Tue Feb 26 15:15:52 CET 2013

Torbjorn Granlund <tg at gmplib.org> writes:

> A9 is a quite uninteresting core for Neon.  Please make your
> experiements on an A15 instead.

Maybe later, but for now, A9 is my target platform. But it seems you're
right that Neon is almost useless there.

> Make every instruction write to a unique register. 
>
> Make every instruction read the same register, which is never written.

Hmm, I tried changing all output registers to unique registers (only
written once in the loop, never ever read (except as vmlal reads the
output register before accumulating to it). Do you mean that I need to
change the *input* registers of all instructions too?

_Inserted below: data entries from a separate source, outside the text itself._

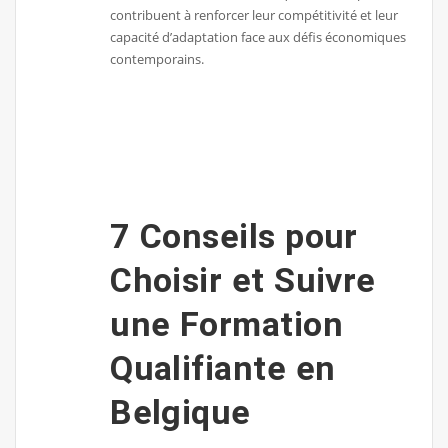
contribuent à renforcer leur compétitivité et leur
capacité d’adaptation face aux défis économiques
contemporains.
7 Conseils pour
Choisir et Suivre
une Formation
Qualifiante en
Belgique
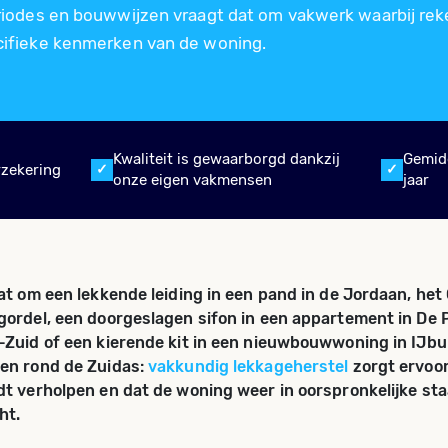
iodes en bouwwijzen vraagt dat om vakwerk waarbij rek
ifieke kenmerken van de woning.
Kwaliteit is gewaarborgd dankzij
Gemid
rzekering
onze eigen vakmensen
jaar
at om een lekkende leiding in een pand in de Jordaan, he
ordel, een doorgeslagen sifon in een appartement in De P
Zuid of een kierende kit in een nieuwbouwwoning in IJbu
en rond de Zuidas:
vakkundig lekkageherstel
zorgt ervoor
t verholpen en dat de woning weer in oorspronkelijke st
ht.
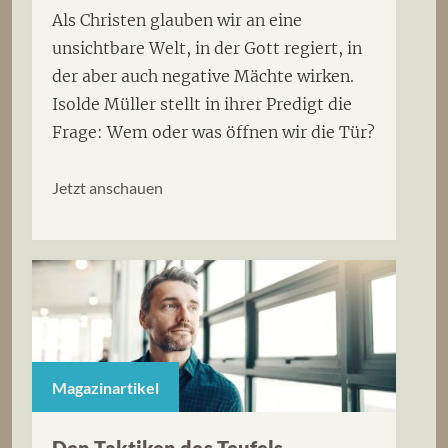
Als Christen glauben wir an eine
unsichtbare Welt, in der Gott regiert, in
der aber auch negative Mächte wirken.
Isolde Müller stellt in ihrer Predigt die
Frage: Wem oder was öffnen wir die Tür?
Jetzt anschauen
Magazinartikel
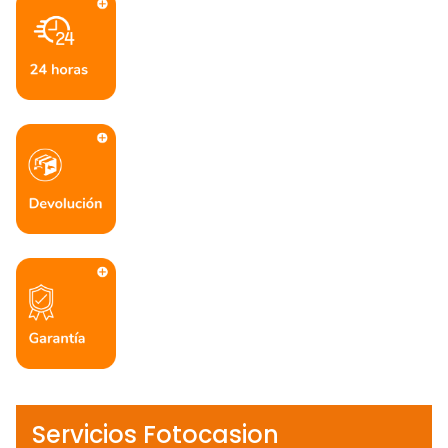
Servicios Fotocasion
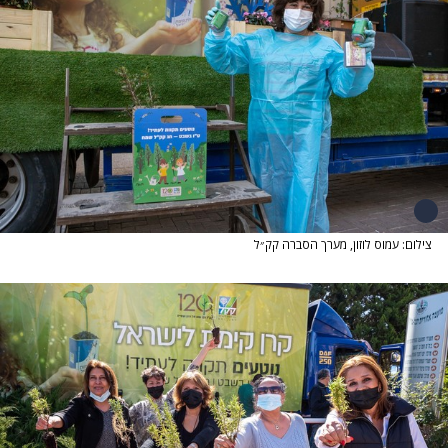
צילום: עמוס לוזון, מערך הסברה קק״ל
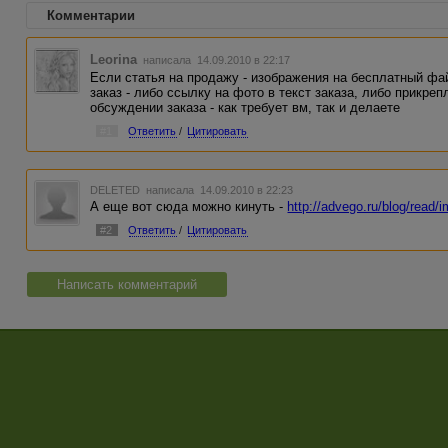
Комментарии
Leorina
написала 14.09.2010 в 22:17
Если статья на продажу - изображения на бесплатный фай
заказ - либо ссылку на фото в текст заказа, либо прикре
обсуждении заказа - как требует вм, так и делаете
#1
Ответить
/
Цитировать
DELETED
написала 14.09.2010 в 22:23
А еще вот сюда можно кинуть -
http://advego.ru/blog/read/
#2
Ответить
/
Цитировать
Написать комментарий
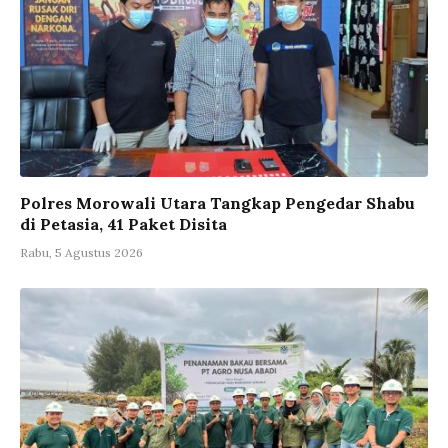
Polres Morowali Utara Tangkap Pengedar Shabu
di Petasia, 41 Paket Disita
Rabu, 5 Agustus 2026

For simplicity, I did this to my addmul_4 loop. Cycle time dropped from
4.5 c/l to 4. I.e., 16 cycles needed to execute a loop consisting of 11
almost completlyindependent instructions,

 2 vmlal
 2 vext
 2 vpaddl
 2 ld1 (scalar)
 1 st1 (scalar)
 1 subs
 1 bne

Then it's clear some execution unit is not able to keep up with
instrution decoding at all, right? I then try taking out some
instructions (but keeping load, store and looping):

  no arithmetic: 1.75 c/l (only load, store, loop overhead)
  vmlal only:    2.75 c/l (also the same with vmull instead of vmlal)
  vext only:     2.5 c/l
  vext+vmlal:    3.5 c/l
  vpaddl only:   2.0 c/l
  vpaddl+vext:   3.0 c/l
  vpadd+vmlal:   3.0 c/l
  all:           4.0 c/l

What conclusions can one draw from this exercise? It seems that vext and
vmlal compete for execution resources, while vpaddl can be done mostly
in parallell with the other operations.

Regards,
/Niels

-- 
Niels Möller. PGP-encrypted email is preferred. Keyid C0B98E26.
Internet email is subject to wholesale government surveillance.